After Jump School at Fort Bragg, NC, helicopter training at Fort Rucker, Alabama, and then as a Flight Surgeon at Fort Sam Houston in San Antonio, Texas, Carmela and Bob had their third child, Angela Agnes in 1965. In September, Bob spent his 30th birthday wading ashore in Viet Nam with the 1st Air Cavalry on their way to An Khe. After a year that included two helicopter crashes and getting shot at by US artillery fire while out visiting villages with a priest, endeavoring to “win hearts and minds,” Bob returned to the States for his final year of commitment with the Army at Fort Ord , California on the Monterey Peninsula, a dramatically different world than Viet Nam.

Bob began his four year Urology residency at the University of Iowa, where their last child, Paul Michael was born in 1969. Completing his residency, Bob had the wonderful fortune to move to Yakima, Washington where he joined the Urology practice of Drs.
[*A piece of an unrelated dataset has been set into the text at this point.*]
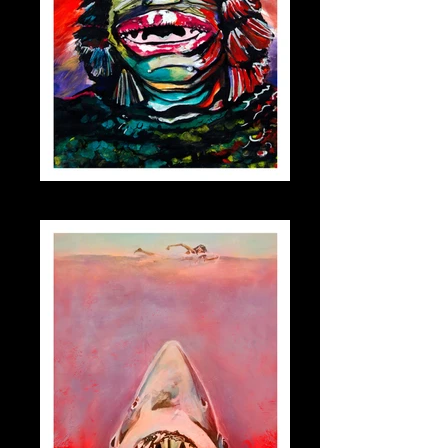
creature_small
Thomas Mathieu and John Wolf. I have loved his work and the medical community, feeling that his work was an occupation of service. I have appreciated everyone in the office and hospital staffs, believing each person was important to the welfare of the patient. At different times he was Chief of Staff for both St. Elizabeth and Memorial Hospitals, additionally serving a year as President of the Medical Society.

Robert Newstead will be most missed by his loving wife, Marie Carmela; his three surviving children of him, Peter (Tina Neil), Angela (Jorrit Van der Meulen) and Paul (Germaine Etcheverry); and his eight loved grandchildren, Jacqueline and Ella Newstead (Peter), Nico, Gabriel and Carmela Van der Meulen (Angela), John-Paul, Genevieve and Dominic Newstead (Paul). He will also be missed by his sister de ella, Barbara, who despite a lifetime competition to control each other, was always a devoted and loving sister (for giving him for not telling her she was taking the wrong train home from the Cubs game in 1945 ). Barbara’s children, Mark, Rich, Nancy, Matt and Lisa and all their children of him, were special and dear to him, having lost so much family so early in his life.

Bob was preceded in death by his parents, Agnes and Oran, his older brother Richard, and his first child Elizabeth.

In his final days he was lovingly cared for by Teresita Arenas, Altagracia Olveres and Elias Aserverdo, guided by the sure hands of Drs. Sloop, Lascar and friend of the past 50 years, Dick Twiss. The family humbly thanks them all.

Lastly, it should be said how lucky this once Midwestern city kid was to spend his last 50 years in Yakima, a city filled with great people who became wonderful and cherished friends. Often in life people speak of doing the right thing and sticking by your friends to the end. Bob was extremely lucky to be surrounded by friends who came to see him in his infirmity, brought him coffee or apples, dinner or conversation — too many to name here but thank you people of Yakima for being all that people are hoped to be and very often more.

There will be a Catholic Mass of Christian Burial St. Paul’s Cathedral on Saturday, May 7 at 10 AM A vigil will be held at Keith & Keith Funeral Home on Friday, May 6 from 4 to 8 PM Masks will be required because of direct family that is immunocompromised.

Memorials can be made to St. Paul’s parish, Heritage University, and Northwest Medical School. To leave a memory for the family please visit keithandkeith.com.